If you just say "an infinitesimal is a real number that is not zero but that is smaller than any number" well of course that isn't a valid definition, as there are no such numbers; but there are various formalisms that allow for things that look like that.

One of them is the formalism of nonstandard analysis, in which for a differentiable function $f$, a real $x$ and an infinitely small $\epsilon$, you have $f(x+\epsilon)=f(x)+ \epsilon f'(x) + \epsilon \delta$ where $\delta$ is also infinitely small; so here the answer is "almost but not exactly". If you want to get rid of the $\delta$ you have to write something like $\frac{f(x+\epsilon)-f(x)}{\epsilon} \approx f'(x)$.

You also have the framework of synthetic differential geometry in which for a function $f$, a "real" $x$ and a $d$ such that $d^2=0$ (these are the infinitesimals of this framework - in this framework, this does not imply $d=0$ ! but you have to reason in a nonclassical logic, because you have to give up on the excluded middle), you have $f(x+d) = f(x) + f'(x) d$. So in this framework, the answer is "kind of yes, if you're willing to change $df$".

Without infinitesimals, it becomes harder to make sense of the question.
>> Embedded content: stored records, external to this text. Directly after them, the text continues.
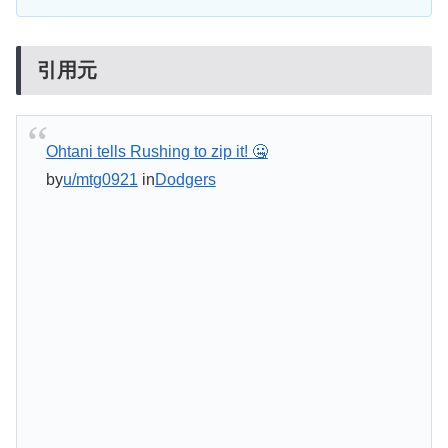
引用元
Ohtani tells Rushing to zip it! 🤐
by
u/mtg0921
in
Dodgers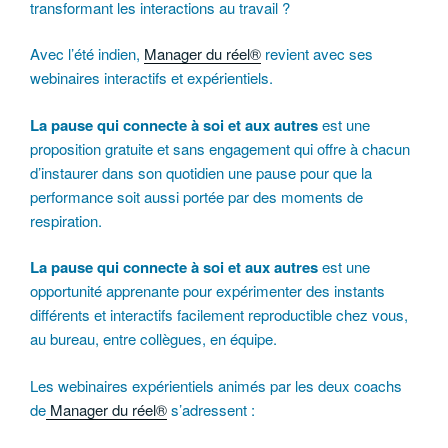
transformant les interactions au travail ?
Avec l’été indien,
Manager du réel®
revient avec ses
webinaires interactifs et expérientiels.
La pause qui connecte à soi et aux autres
est une
proposition gratuite et sans engagement qui offre à chacun
d’instaurer dans son quotidien une pause pour que la
performance soit aussi portée par des moments de
respiration.
La pause qui connecte à soi et aux autres
est une
opportunité apprenante pour expérimenter des instants
différents et interactifs facilement reproductible chez vous,
au bureau, entre collègues, en équipe.
Les webinaires expérientiels animés par les deux coachs
de
Manager du réel®
s’adressent :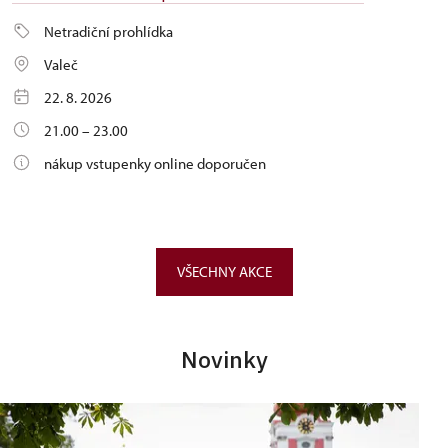
Netradiční prohlídka
Valeč
22. 8. 2026
21.00 – 23.00
nákup vstupenky online doporučen
VŠECHNY AKCE
Novinky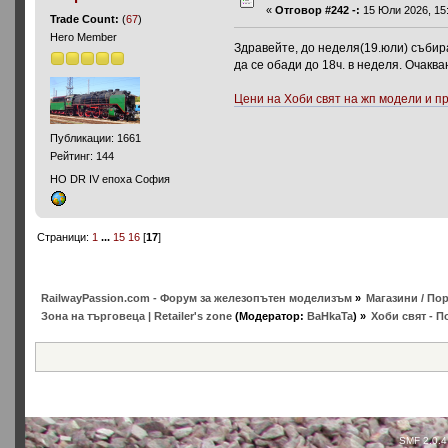
«
Отговор #242 -:
15 Юли 2026, 15:
Trade Count:
(
67
)
Hero Member
Здравейте, до неделя(19.юли) събирам
да се обади до 18ч. в неделя. Очаква
Цени на Хоби свят на жп модели и 
Публикации: 1661
Рейтинг: 144
HO DR IV епоха София
Страници:
1
...
15
16
[
17
]
RailwayPassion.com - Форум за железопътен моделизъм
»
Магазини / Пор
Зона на търговеца | Retailer's zone
(Модератор:
BaHkaTa
) »
Хоби свят - П
SMF 2.0.4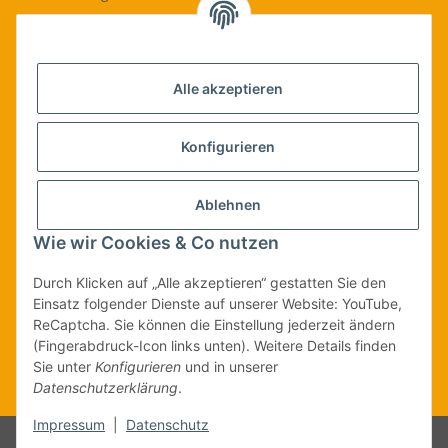
09074-9220016
info@qualityshop24.de
Informationen
Alle akzeptieren
Rechtliches
Konfigurieren
Allgemeines
Ablehnen
Wie wir Cookies & Co nutzen
Vertrag widerrufen
Durch Klicken auf „Alle akzeptieren“ gestatten Sie den
Einsatz folgender Dienste auf unserer Website: YouTube,
ReCaptcha. Sie können die Einstellung jederzeit ändern
Vertrag widerrufen
(Fingerabdruck-Icon links unten). Weitere Details finden
Sie unter
Konfigurieren
und in unserer
* Alle Preise inkl. gesetzlicher USt., zzgl.
Versand
| Lieferung nur innerhalb
Datenschutzerklärung
.
Deutschlands
Impressum
|
Datenschutz
© Qualityshop24.de | Marena GmbH i.L.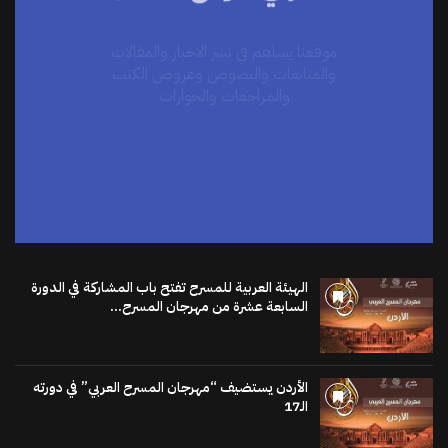
موقعنا يساهم في نشر الاخبار والمقالات
والمتابعات والنصوص وعروض الكتب
والمراجعات والحوارات
اضغط هنا
الهيئة العربية للمسرح تفتح باب المشاركة في الدورة
السابعة عشرة من مهرجان المسرح...
الأردن يستضيف “مهرجان المسرح العربي” في دورته
الـ17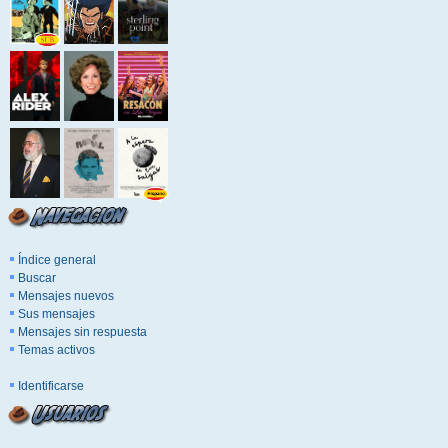
Índice general
Buscar
Mensajes nuevos
Sus mensajes
Mensajes sin respuesta
Temas activos
Identificarse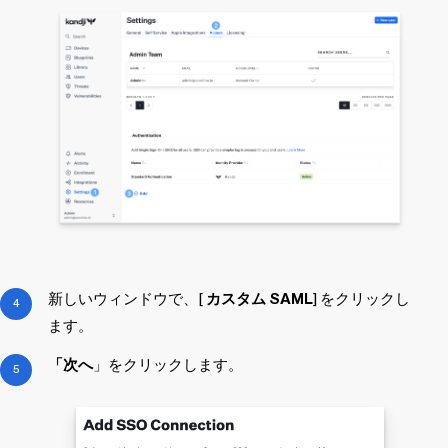
新しいウィンドウで、[
カスタム SAML
] をクリックし
ます。
「次へ
」をクリックします。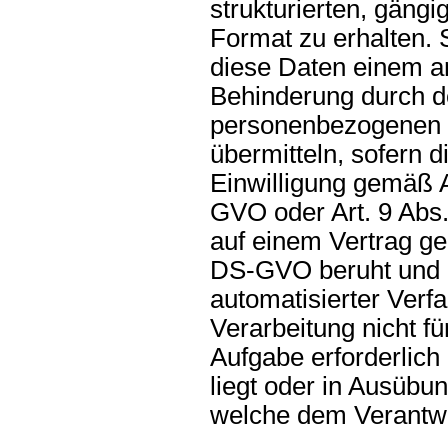
strukturierten, gäng
Format zu erhalten.
diese Daten einem a
Behinderung durch d
personenbezogenen D
übermitteln, sofern d
Einwilligung gemäß A
GVO oder Art. 9 Abs
auf einem Vertrag ge
DS-GVO beruht und d
automatisierter Verfa
Verarbeitung nicht f
Aufgabe erforderlich i
liegt oder in Ausübun
welche dem Verantwo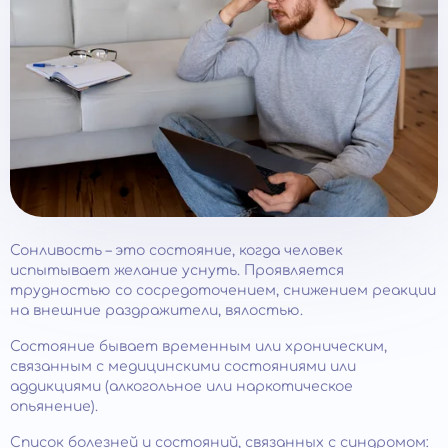
Сонливость – это состояние, когда человек
испытывает желание уснуть. Проявляется
трудностью со сосредоточением, снижением реакции
на внешние раздражители, вялостью.
Состояние бывает временным или хроническим,
связанным с медицинскими состояниями или
аддикциями (алкогольное или наркотическое
опьянение).
Список болезней и состояний, связанных с синдромом: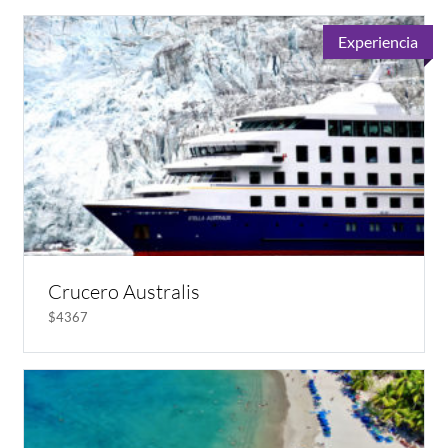
Experiencia
Crucero Australis
$4367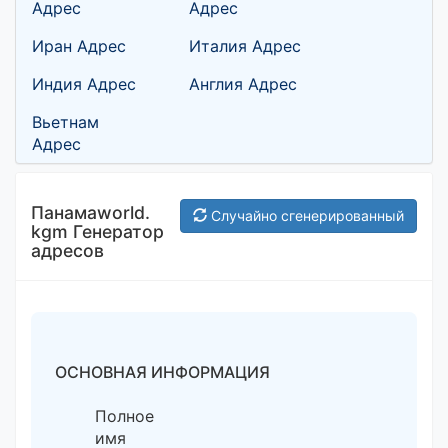
Адрес
Адрес
Иран Адрес
Италия Адрес
Индия Адрес
Англия Адрес
Вьетнам
Адрес
Панамаworld.
Случайно сгенерированный
kgm Генератор
адресов
ОСНОВНАЯ ИНФОРМАЦИЯ
Полное
имя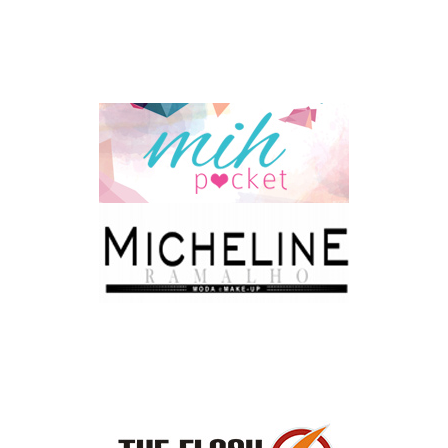
Blogs do coração
Parceiros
Indeed, the context where $df$ is defined doesn't allow for things such as $x+dx$ : this is just differential geometry/calculus, and $df$ is just the differential of $f$. In differential calculs you have this (by definition) : $f(x+h) = f(x) + df_x(h) + o(h)$

Of course, the idea of using infinitesimals and writing things such as $f(x+dx) = f(x) + f'(x)dx$ (or $df$), although tricky to make rigourous, is a good one to get some rough idea of what things are and to have some intuition regarding some properties. It can even help in finding proofs of various results (although, if you don't explicitly choose a framework for infinitesimals and use it properly, it cannot be a proof)

Answer 2

Yes. It is true. Note that $${f(x+dx)-f(x)\over dx}=f'(x)={df\over dx}$$by multiplying the both sides in $dx\ne 0$ we obtain what we want.